* [TASK] Skip every picture and copy only the lines from the one containing "Калининградская область" to the final line of the records below.

* [Items from a data source]
-------------------------
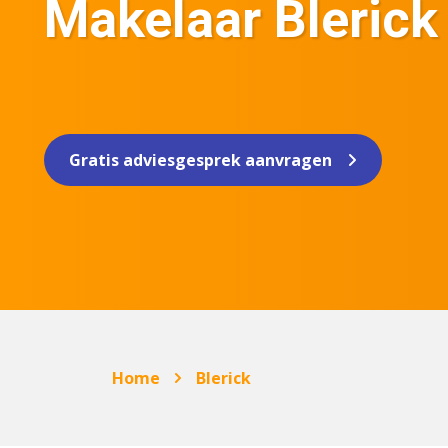
Makelaar Blerick
Gratis adviesgesprek aanvragen
Home
Blerick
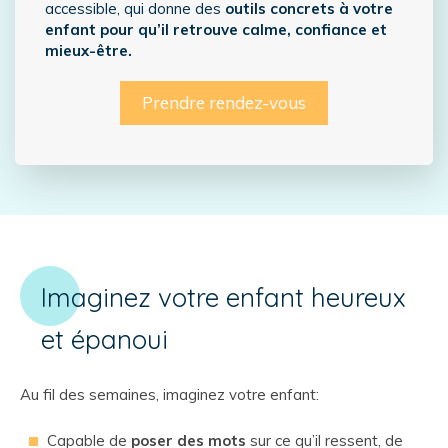
accessible, qui donne des
outils concrets à votre
enfant pour qu’il retrouve
calme, confiance et
mieux-être.
Prendre rendez-vous
Imaginez votre enfant heureux
et épanoui
Au fil des semaines, imaginez votre enfant:
Capable de
poser des mots
sur ce qu’il ressent, de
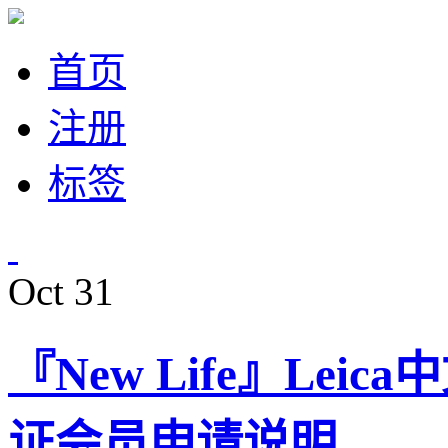
首页
注册
标签
Oct
31
『New Life』Le
证会员申请说明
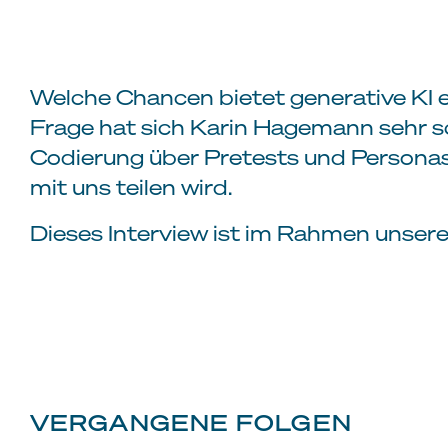
Welche Chancen bietet generative KI 
Frage hat sich Karin Hagemann sehr sc
Codierung über Pretests und Personas 
mit uns teilen wird.
Dieses Interview ist im Rahmen unse
VERGANGENE FOLGEN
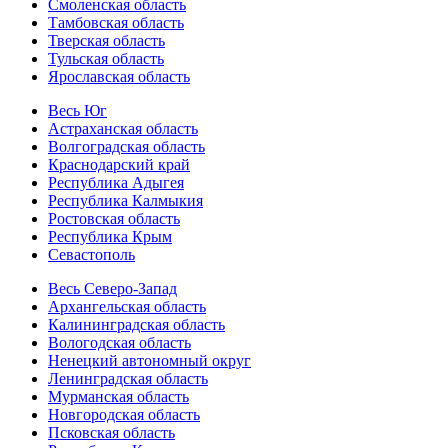
Смоленская область
Тамбовская область
Тверская область
Тульская область
Ярославская область
Весь Юг
Астраханская область
Волгоградская область
Краснодарский край
Республика Адыгея
Республика Калмыкия
Ростовская область
Республика Крым
Севастополь
Весь Северо-Запад
Архангельская область
Калининградская область
Вологодская область
Ненецкий автономный округ
Ленинградская область
Мурманская область
Новгородская область
Псковская область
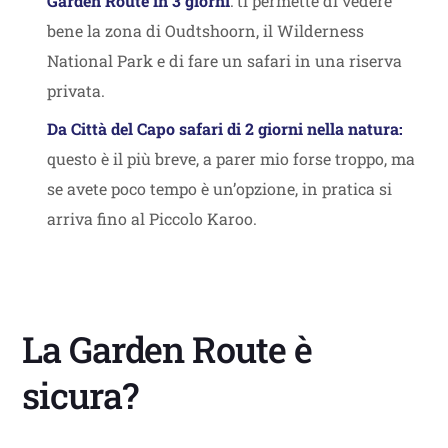
Garden Route in 3 giorni
: ti permette di vedere
bene la zona di Oudtshoorn, il Wilderness
National Park e di fare un safari in una riserva
privata.
Da Città del Capo safari di 2 giorni nella natura:
questo è il più breve, a parer mio forse troppo, ma
se avete poco tempo è un’opzione, in pratica si
arriva fino al Piccolo Karoo.
La Garden Route è
sicura?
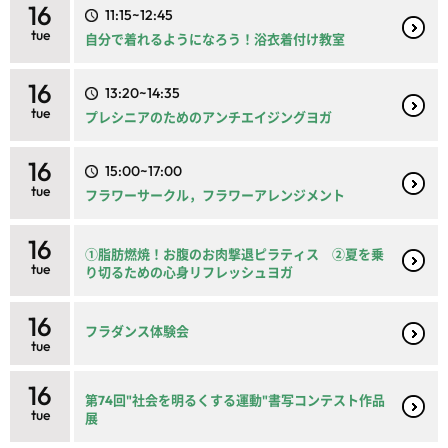
16
11:15~12:45
tue
自分で着れるようになろう！浴衣着付け教室
16
13:20~14:35
tue
プレシニアのためのアンチエイジングヨガ
16
15:00~17:00
tue
フラワーサークル，フラワーアレンジメント
16
①脂肪燃焼！お腹のお肉撃退ピラティス ②夏を乗
tue
り切るための心身リフレッシュヨガ
16
フラダンス体験会
tue
16
第74回"社会を明るくする運動"書写コンテスト作品
tue
展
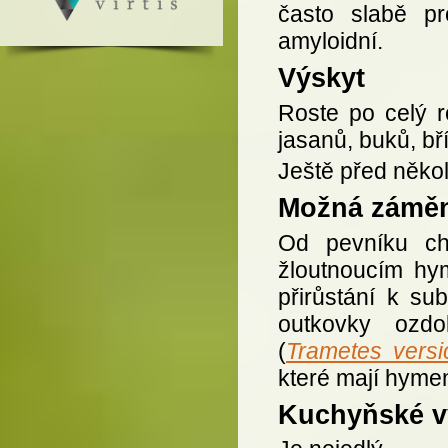
často slabě pr
amyloidní.
Výskyt
Roste po celý r
jasanů, buků, bří
Ještě před někol
Možná zámě
Od pevníku ch
žloutnoucím hy
přirůstání k su
outkovky ozd
(
Trametes versi
které mají hyme
Kuchyňské vy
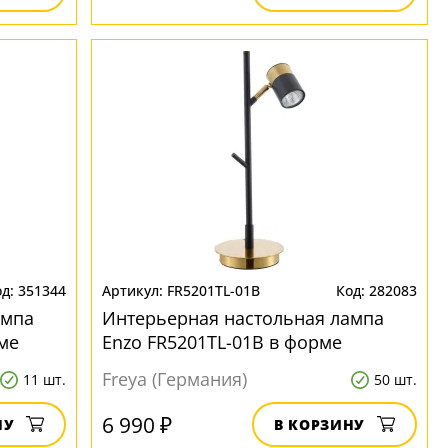
351344
FR5201TL-01B
282083
ампа
Интерьерная настольная лампа
ме
Enzo FR5201TL-01B в форме
цилиндра
Freya (Германия)
11 шт.
50 шт.
6 990 ₽
НУ
В КОРЗИНУ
-------------------------
* [SOLUTION TO THIS EXERCISE]
Калининградская область
Вологодская область
Ненецкий автономный округ
Ленинградская область
Мурманская область
Новгородская область
Псковская область
Garden Route in 3 giorni
: ti permette di vedere
bene la zona di Oudtshoorn, il Wilderness
National Park e di fare un safari in una riserva
privata.
Da Città del Capo safari di 2 giorni nella natura:
questo è il più breve, a parer mio forse troppo, ma
se avete poco tempo è un’opzione, in pratica si
arriva fino al Piccolo Karoo.
La Garden Route è
sicura?
16
11:15~12:45
tue
自分で着れるようになろう！浴衣着付け教室
16
13:20~14:35
tue
プレシニアのためのアンチエイジングヨガ
16
15:00~17:00
tue
フラワーサークル，フラワーアレンジメント
16
①脂肪燃焼！お腹のお肉撃退ピラティス ②夏を乗
tue
り切るための心身リフレッシュヨガ
16
フラダンス体験会
tue
16
第74回"社会を明るくする運動"書写コンテスト作品
tue
展
často slabě pr
amyloidní.
Výskyt
Roste po celý r
jasanů, buků, bří
Ještě před někol
Možná zámě
Od pevníku ch
žloutnoucím hy
přirůstání k su
outkovky ozd
(
Trametes versi
které mají hyme
Kuchyňské vy
351344
FR5201TL-01B
282083
ампа
Интерьерная настольная лампа
ме
Enzo FR5201TL-01B в форме
цилиндра
Freya (Германия)
11 шт.
50 шт.
6 990 ₽
НУ
В КОРЗИНУ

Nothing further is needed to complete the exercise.